CHARLESTON -– Gov. Joe Manchin has announced that a new multi-agency effort to help alleviate jail and prison overcrowding will also save taxpayer money and better utilize existing state facilities.
The Department of Administration's Real Estate Division, the Department of Health and Human Resources (DHHR) and the Department of Military Affairs and Public Safety's Division of Corrections are working together on a project to renovate part of the Jackie Withrow Hospital (formerly Pinecrest State Hospital) in Beckley to accommodate additional individuals in the Division of Correction's Work Release Program. The Work Release Program currently operates at the Beckley Correctional Center, adjacent to the hospital.
The governor's announcement follows a July report by the Governor's Commission on Prison Overcrowding that recommended expanding programs, such as work release, as part of a multifaceted approach to alleviating the overcrowding problem.
"The nationwide problem with prison overcrowding can't be overcome with a single solution; however, we can take immediate steps to follow through on the Commission's recommendations here in West Virginia," Manchin said. "A number of state agencies have come together and by working with an existing state facility, we're addressing the prison problem, saving money and truly getting the most out of taxpayer dollars."
By securing the fourth floor of the hospital, the Work Release Program will be able to double its current occupants from 70 to 140, which will decrease regional jail space needed for these non-violent inmates who require minimum security monitoring. The mission of the program is to operate a safe, secure and cost-effective corrections program that changes inmate conduct through community supervision and treatment programs that help inmates successfully re-enter society.
I! n its report, the Commission on Prison Overcrowding recommended the st ate "build or acquire at least four additional 80-bed work release centers for lower security inmates preparing in return to community life."
Real Estate Director Charles Lawrence said this move also takes advantage of underutilized space currently owned by the state of West Virginia.
Currently, 78 inmates and 21 staff members are located in the Beckley Correctional Center.

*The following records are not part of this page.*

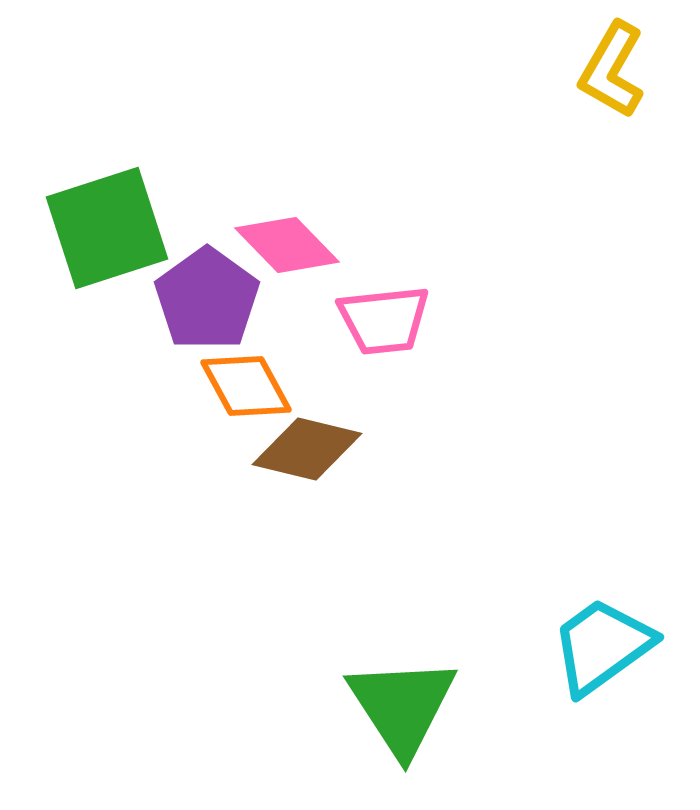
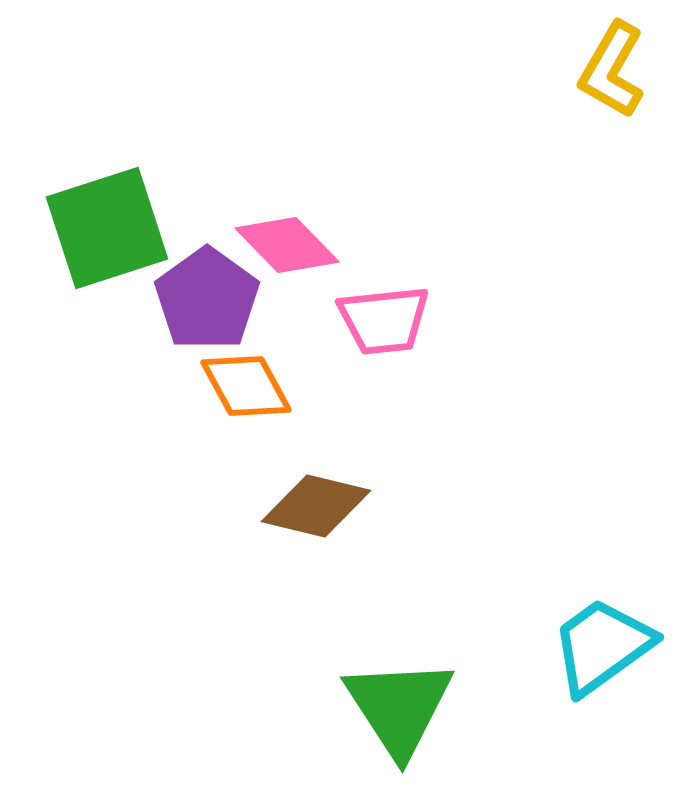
brown diamond: moved 9 px right, 57 px down
green triangle: moved 3 px left, 1 px down
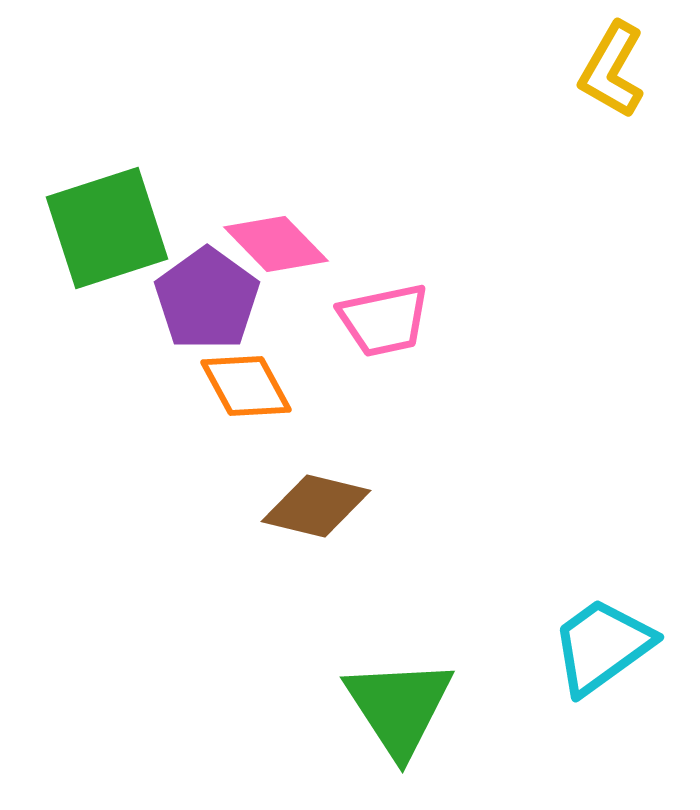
pink diamond: moved 11 px left, 1 px up
pink trapezoid: rotated 6 degrees counterclockwise
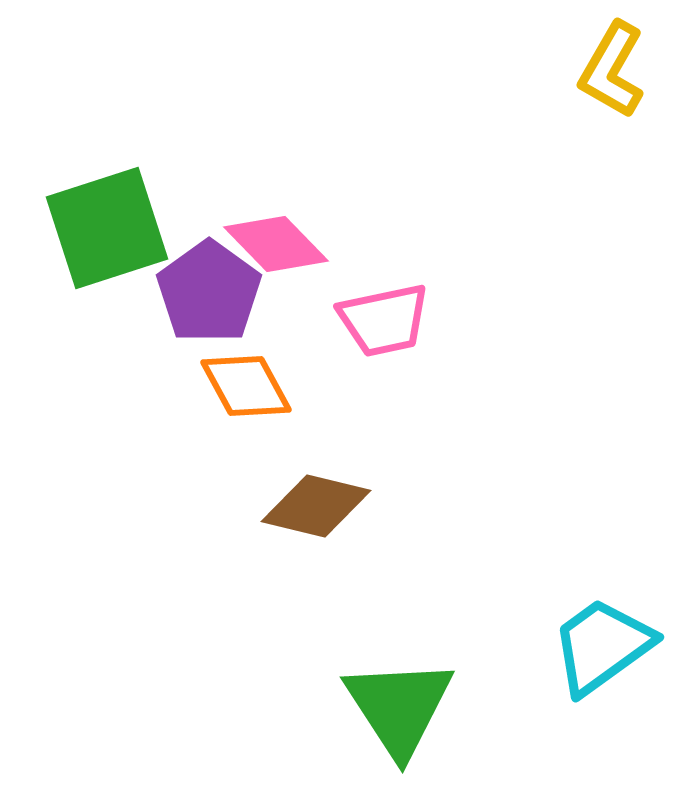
purple pentagon: moved 2 px right, 7 px up
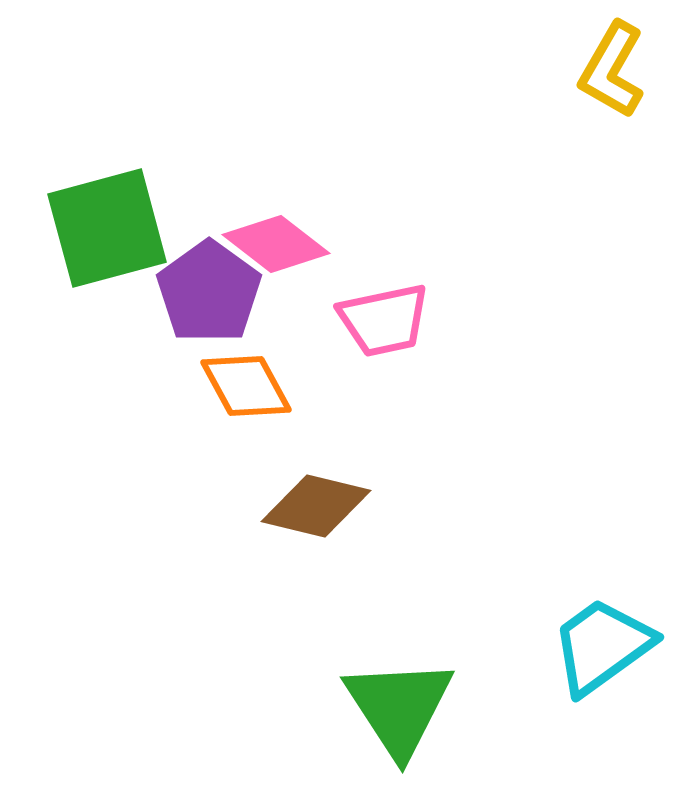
green square: rotated 3 degrees clockwise
pink diamond: rotated 8 degrees counterclockwise
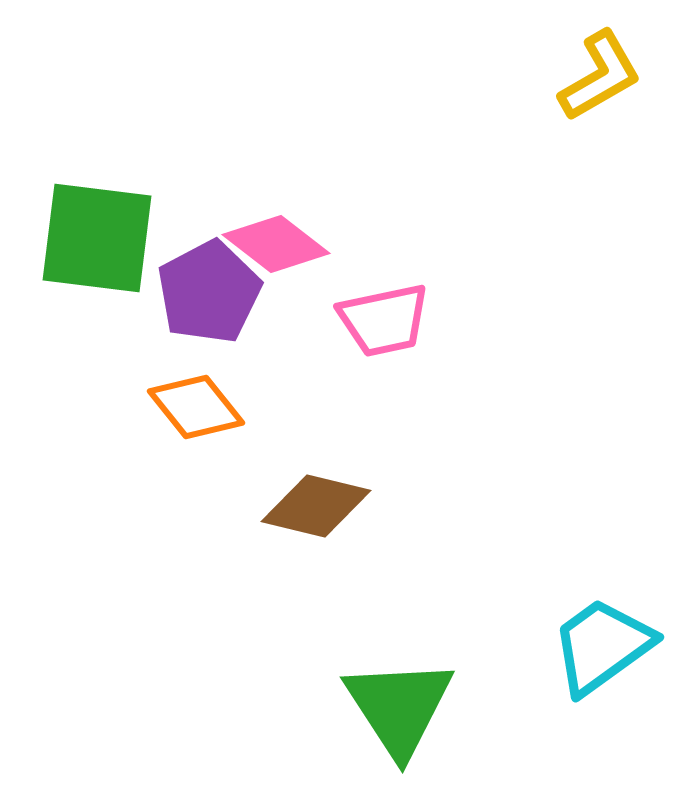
yellow L-shape: moved 12 px left, 6 px down; rotated 150 degrees counterclockwise
green square: moved 10 px left, 10 px down; rotated 22 degrees clockwise
purple pentagon: rotated 8 degrees clockwise
orange diamond: moved 50 px left, 21 px down; rotated 10 degrees counterclockwise
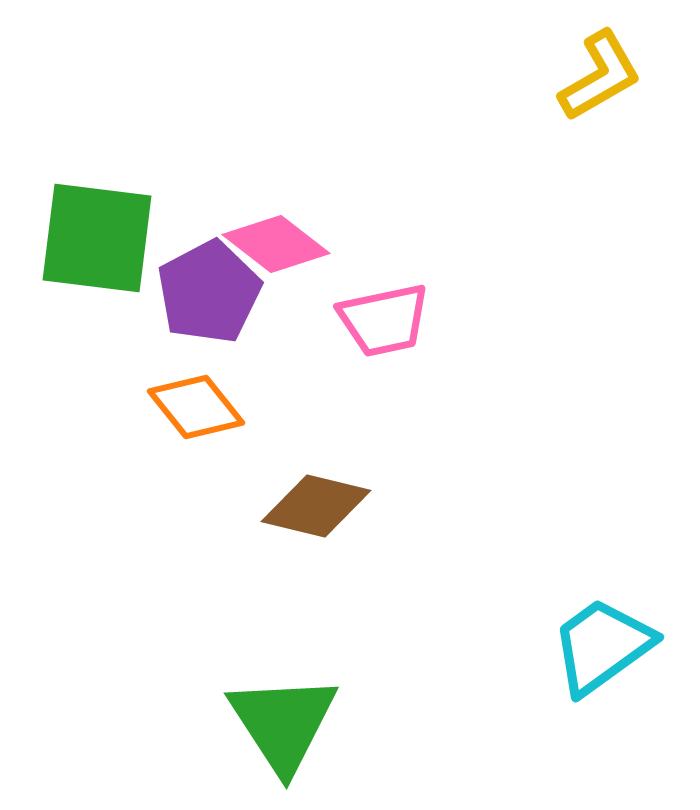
green triangle: moved 116 px left, 16 px down
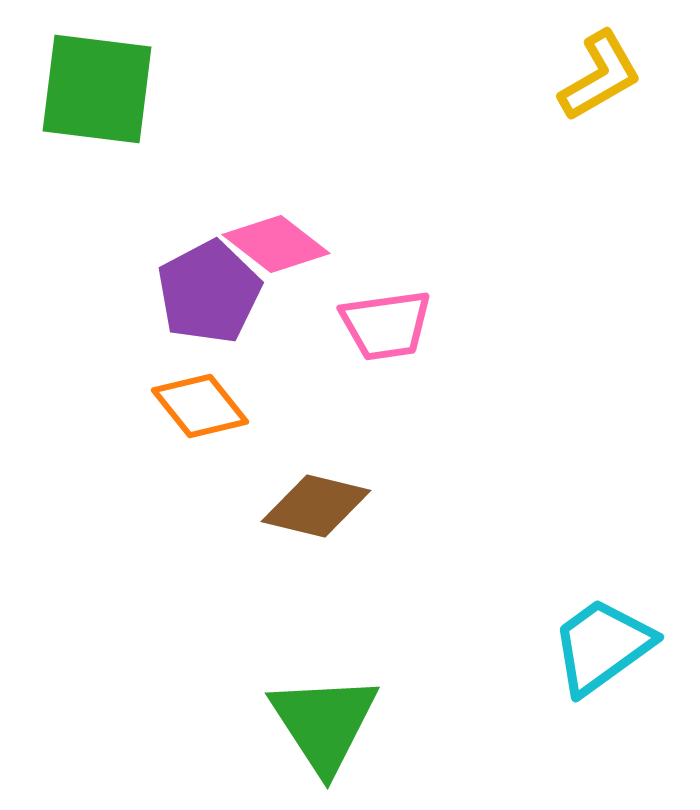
green square: moved 149 px up
pink trapezoid: moved 2 px right, 5 px down; rotated 4 degrees clockwise
orange diamond: moved 4 px right, 1 px up
green triangle: moved 41 px right
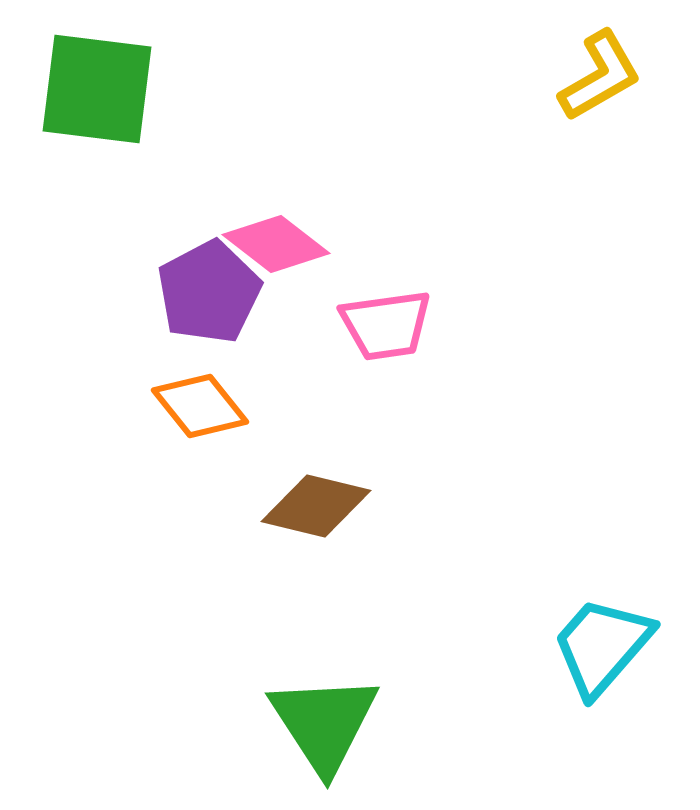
cyan trapezoid: rotated 13 degrees counterclockwise
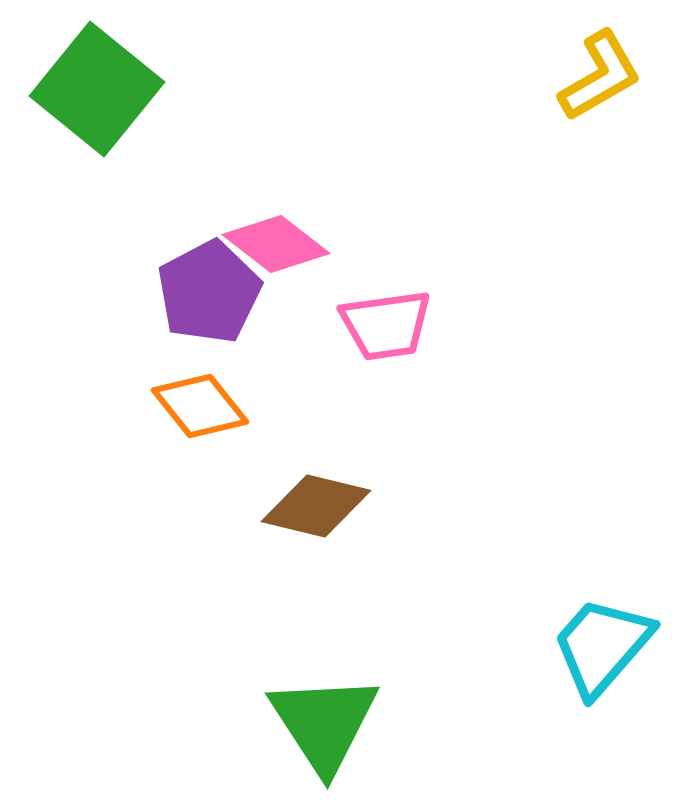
green square: rotated 32 degrees clockwise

The program expansion will allow for an additional 70 inmates and 16 new staff positions. The state expects to save about $2 million by renovating the former Pinecrest space, rather than building new housing or expanding its current location. Additionally, approximately $250,000 in savings will be realized annually in housing and treatment services in comparison to the cost of inmates residing in the regional jail system.
The facility currently serves as a long-term health care facility operated by the DHHR, in addition to a tuberculosis treatment center, Hospice patient care, and housing various DHHR offices.
Jim Rubenstein, commissioner of the Division of Corrections, said that due to the increased population of the prison system, the state continues to seek more efficient ways to meet its needs. "As suggested in the commission report, we are able to double the population at our Beckley Correctional Center by segregating the program participants in this facility, while ensuring that the proper security controls are established," Rubenstein said.
Lawrence said the Real Estate Division expects to have the facility ready within four to six months.